Im Podiumsgespräch mit Julia Wolrab, wissenschaftlicher Leiterin des NS-Dokuzentrums, und Christoph Ebner, Leiter des SWR Studios Freiburg und Vorstandsvorsitzender des Fördervereins NS-Dokuzentrum Freiburg, machte die Autorin auch deutlich, wie sehr Lotte Paepcke mit ihrem Leben als Jüdin im Nachkriegsdeutschland kämpfte, denn "[n]eutrale Normalität kann es für sie und uns nicht mehr geben."

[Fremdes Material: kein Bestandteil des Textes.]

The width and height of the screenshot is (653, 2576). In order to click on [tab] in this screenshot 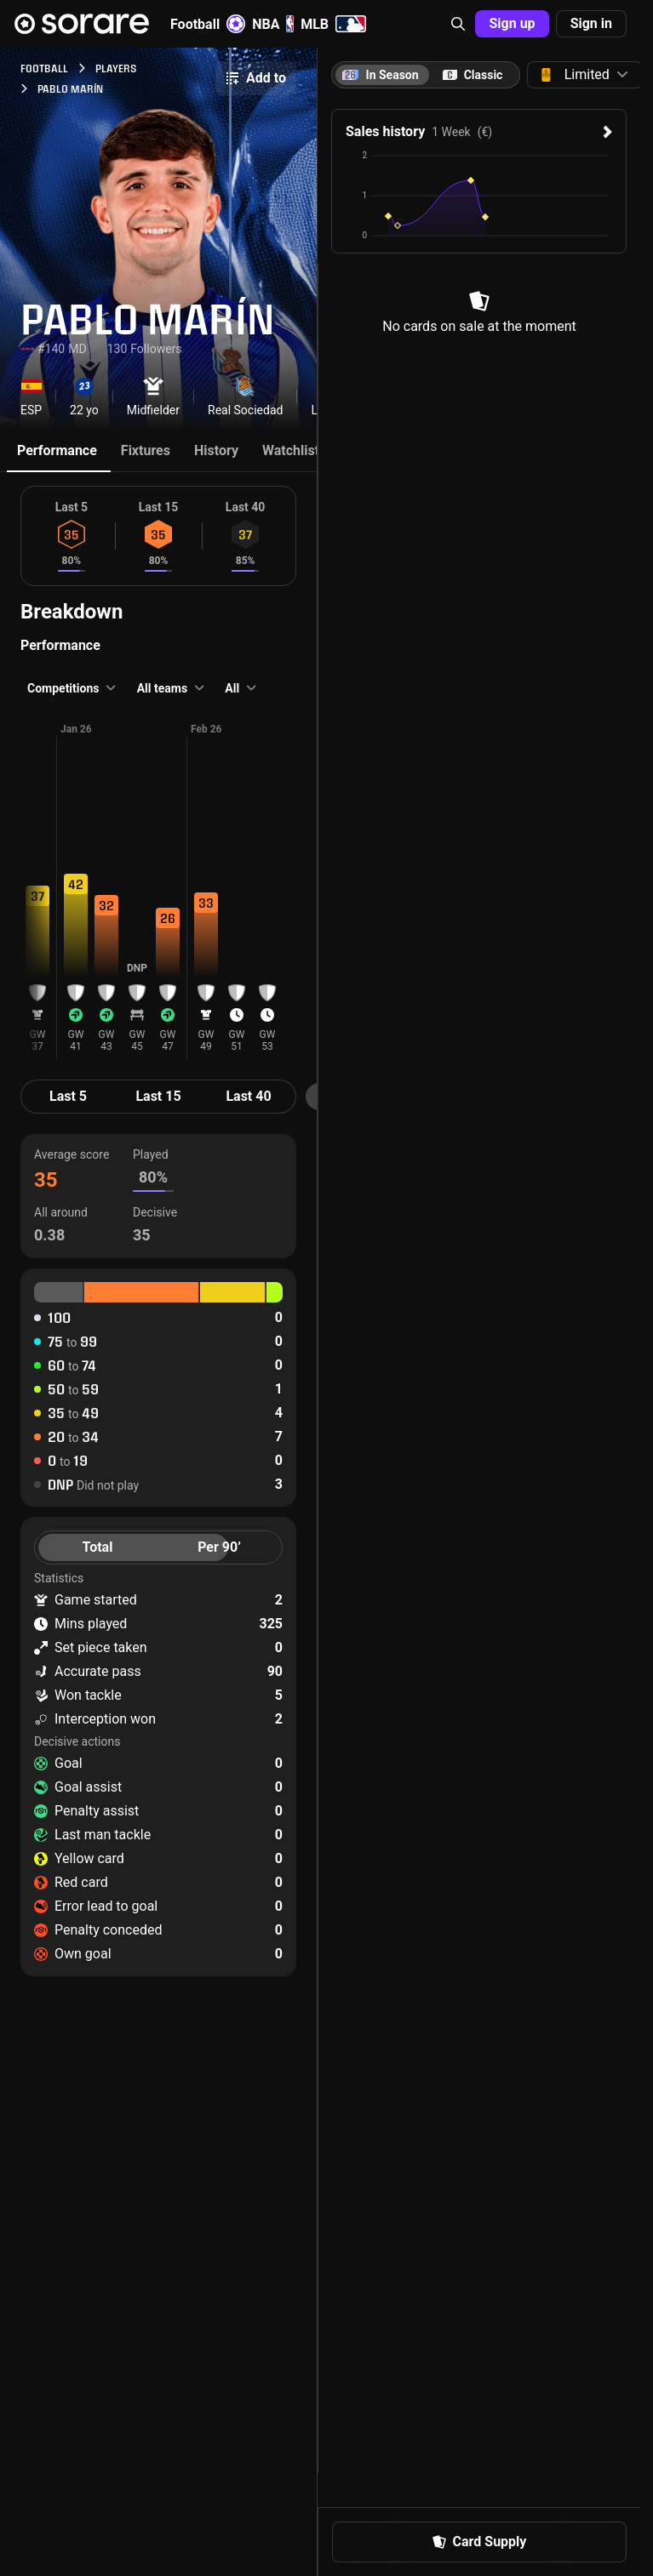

Im Anschluss an die Lesung und das Gespräch wurde ein eindrücklicher Kurzfilm mit Lotte Paepcke gezeigt - das Abschlussprojekt des damaligen SWR-Volontärs Michael Hertle aus dem Jahr 1992. Den Film können Sie sich in der Mediathek des SWR anschauen.
Weitere Informationen
Die Stundensendung zur Veranstaltung wurde am 4.11.2023 im SWR live ausgestrahlt und ist auf der SWR Homepage verfügbar.
Über die Autorin
Gisela Hack-Molitor, Jahrgang 1960, lebt als Literaturwissenschaftlerin und Lektorin in Marbach am Neckar. Ihre publizistische Arbeit konzentriert sich überwiegend auf historische Studien. Sie hat sie verschiedene Arbeiten zu jüdischen Lebenswegen erstellt. Christoph Ebner leitet das SWR Studio Freiburg und engagiert sich im Förderverein Dokumentationszentrum Nationalsozialismus Freiburg e. V. als Vorsitzender. Julia Wolrab ist wissenschaftliche Leiterin des entstehenden NS-Dokuzentrums.
Die biografische Skizze „Lotte Paepcke. ‚Es wurde nicht wieder gut.‘ Als Jüdin in Nachkriegsdeutschland“ erscheint im 8 grad verlag in Freiburg.